Planeta, 2014. 428 páginas.
Tit. or. Acceptance. Trad. Maia Figueroa Evans.
Cierre de la trilogía con historias que se entrecruzan en el tiempo. Control y la bióloga han entrado en el área X a través de una nueva entrada submarina y viajarán a la isla donde encontrarán nuevas sorpresas. Conoceremos la historia del farero y su relación con Gloria, la niña que se convertiría en la directora de Southern Reach. Y todo tendrá su final.
Excelente cierre a la trilogía. Es difícil hablar del libro sin destripar la trama, aunque alguna cosa se puede decir. Este fragmento de conversación:
Un poco avergonzado, Saul dijo:
—Ese pez tiene miedo de ti.
—¿Qué? Es que no me conoce. Si me conociera, me estrecharía la mano.
—No creo que pudieras convencer a un pez de algo así y, sin embargo, podrías hacerle daño de mil maneras, y sin querer.
Viendo esos ojos fijos de color azul oscuro con las franjas doradas —la oscura pupila vertical—, esa le pareció una verdad fundamental.
Creo que es la clave de la relación del área X con su entorno.
Ahora bien, podemos ir un poco más allá. Si tenemos en cuenta las transformaciones que provoca el área, la enfermedad de la directora, el título del libro (última fase de los sietes pasos del duelo) e incluso la carta final la metáfora parece obvia.
Porque no hacen falta extraterrestres o áreas misteriosas para chocarnos con situaciones inexplicables, transformadoras, aterradoras, sin ningún sentido, que le dan la vuelta a nuestra vida y nos dejan tiritando de miedo en un rincón, con apenas cuatro frases para enfrentarnos a la oscuridad. Ese abismo que no solo nos devuelve la mirada sino que nos persigue en sueños.
Muy bueno.
Los detalles más mundanos le resultaban trascendentales. La lombriz de ceniza blanca y gris que caía caprichosamente desde el cenicero de la mesa de al lado, los copos de ceniza revoloteando como alas de mariposa a merced del humo, y el puntito rojo enterrado en la colilla, que le enviaba una señal intermitente. Junto a la ceniza, el manchurrón de una vieja huella dactilar grasienta, inmortalizada por la porquería acumulada en el cenicero tras cientos de sacrificios de cigarrillos. Un poco más allá se hallaba el intento de grabar algo sobre la mesa, pero se había quedado en una jota y una a.
La música del piano se volvió discordante o quizá él estuviera oyendo mejor, o peor. Contemplaba la escena sentado en el taburete, apoyado contra la pared y con una cerveza en la mano. Se fijó en que las voces de la gente se volvían indistintas, como si se estuvieran mezclando, y en el repiqueteo que notaba debajo de la piel, el repiqueteo, el hormigueo, y un pitido en los oídos. Tenía la impresión de que algo venía hacia él desde una distancia enorme: hacia él, hacia su interior. Tenía la garganta seca, como si hubiera masticado tiza, y la cerveza le sabía mal. La posó en la mesa y miró a su alrededor.

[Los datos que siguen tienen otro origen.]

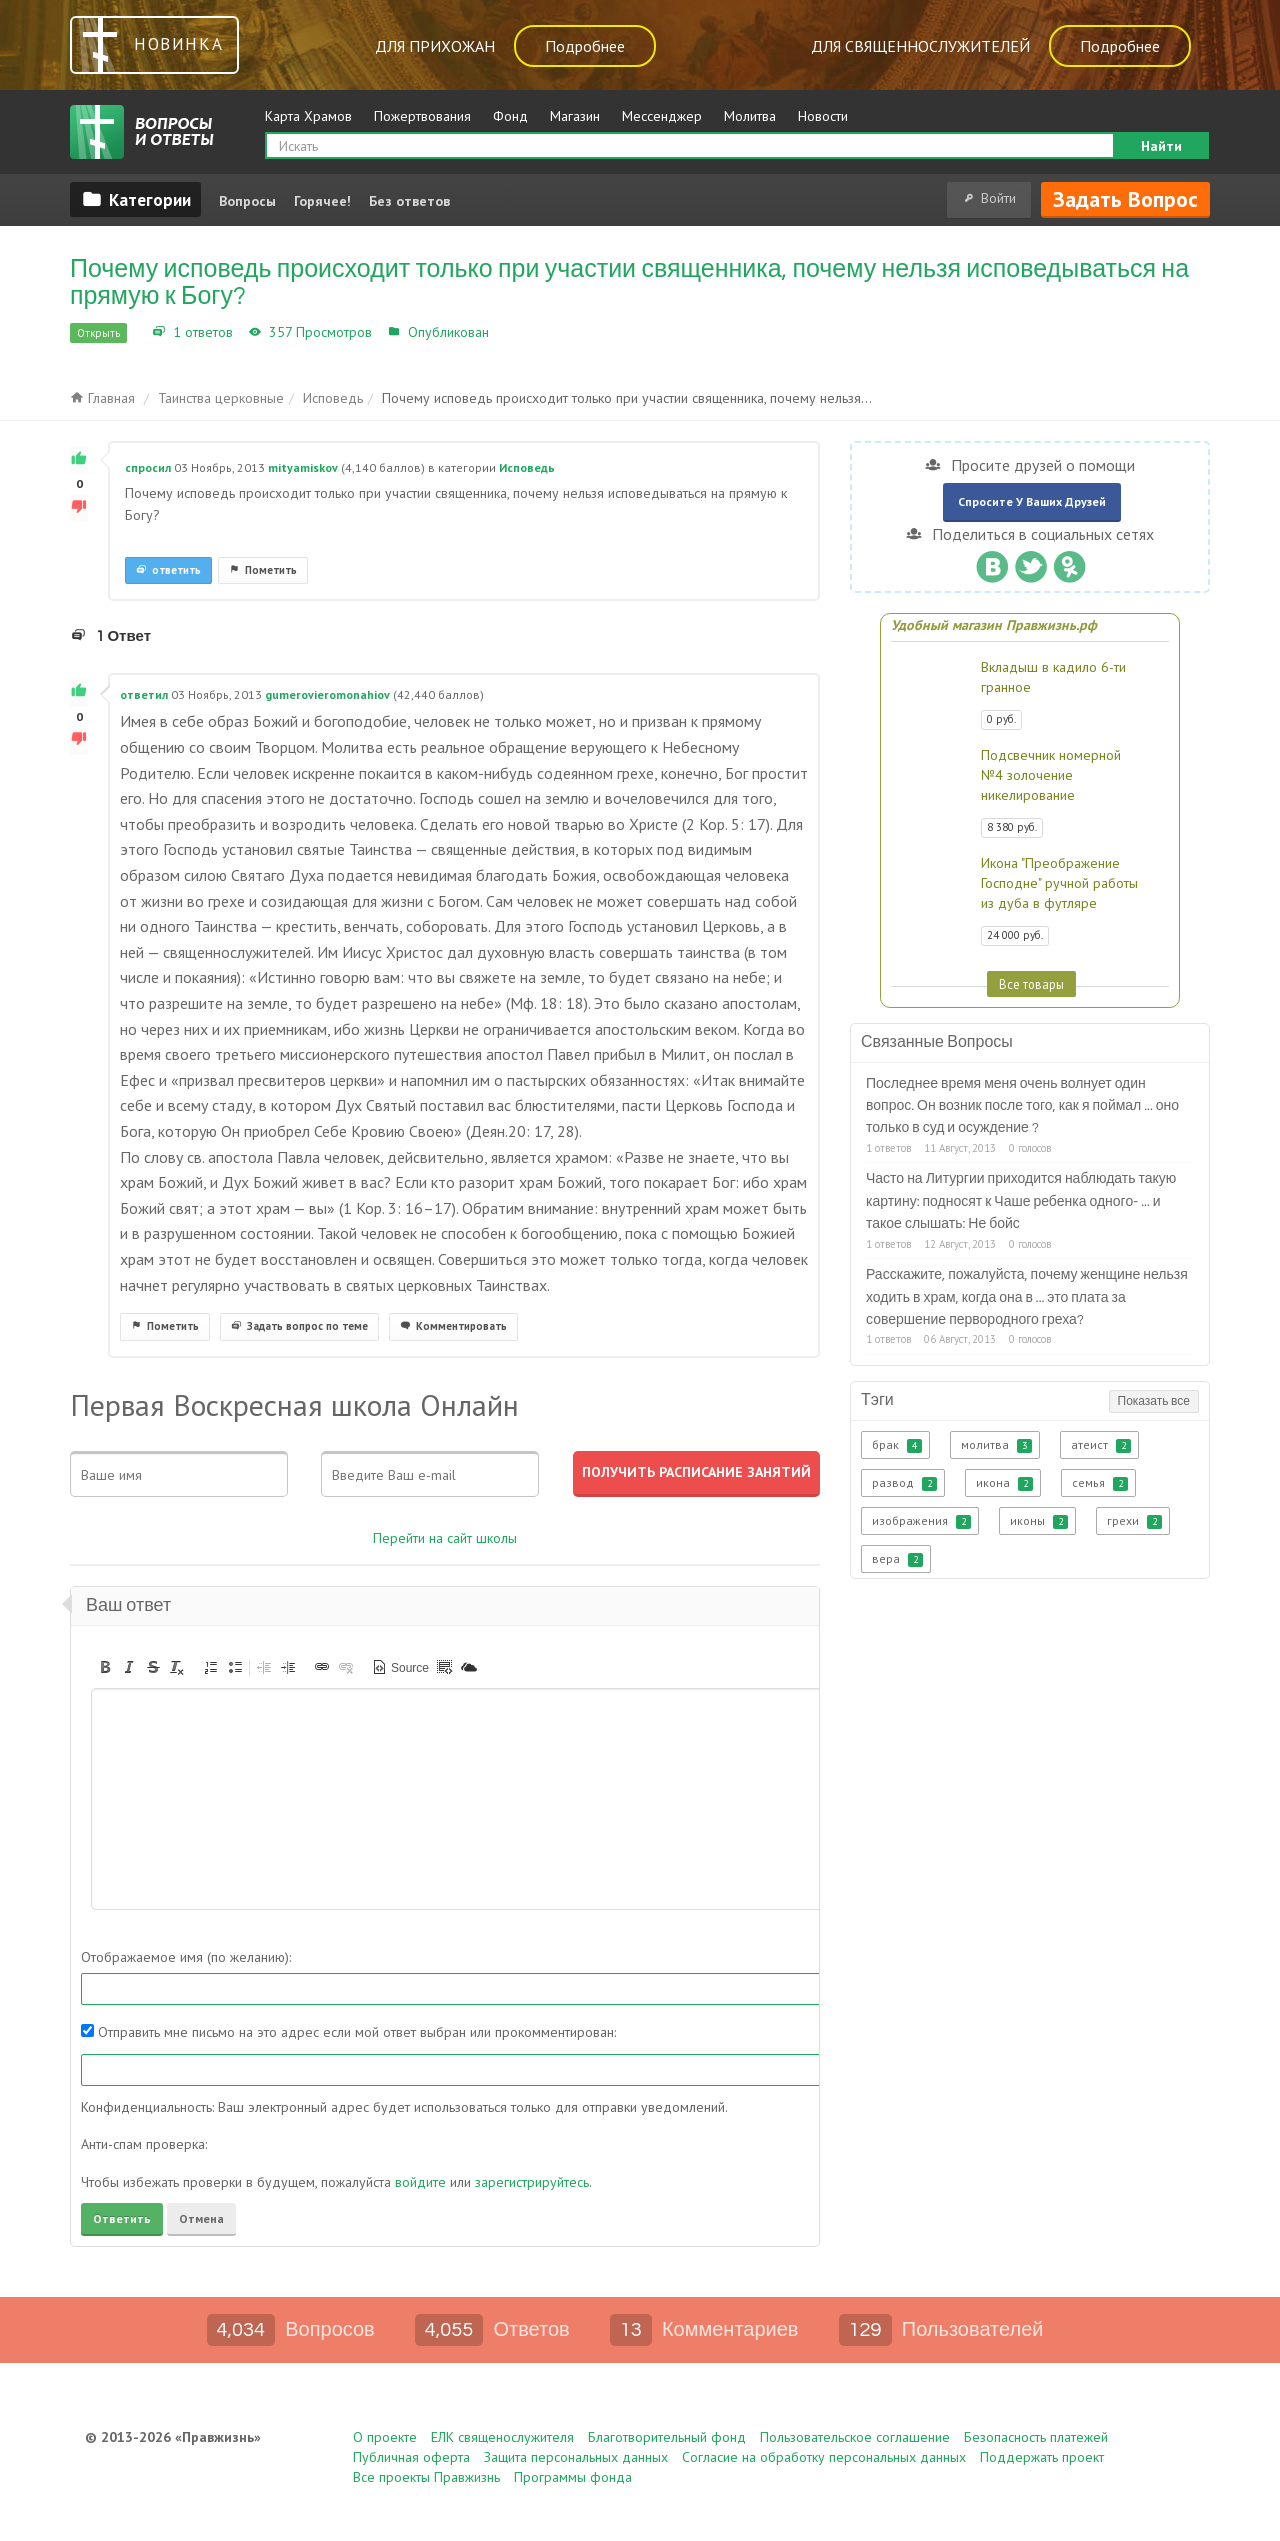  What do you see at coordinates (148, 467) in the screenshot?
I see `спросил` at bounding box center [148, 467].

Jim el Viejo no podía parar de tocar el piano, a pesar de que lo hacía muy mal. Aporreaba las teclas con demasiada fuerza y, cuando empezó a cantar a voz en grito, Saul se dio cuenta de que las estaba manchando de sangre roja. No conocía la canción que estaba berreando y la letra era incomprensible. El resto de los músicos, la mayoría sentados alrededor de Jim, dejaron que los instrumentos se les cayeran de las manos y se miraron entre sí como pasmados por algo. ¿Qué los había dejado tan atónitos? Sadi lloraba y Brad estaba diciendo: «¿Por qué has hecho eso? ¿Por qué coño has hecho eso?». Pero la voz de Brad salía del cuerpo de Sadi y a él le salía sangre del oído izquierdo y la gente estaba desplomada sobre la barra… ¿Estaban así un momento antes? ¿Estaban borrachos o muertos?
Jim el Viejo se puso en pie de repente y siguió tocando. Sus chillidos, la canción que vociferaba dando alaridos, iba in crescendo y los gritos estaban alcanzando cotas caóticas, y los dedos se le iban cayendo falange a falange y de las teclas caían chorros de sangre que le salpicaban las piernas.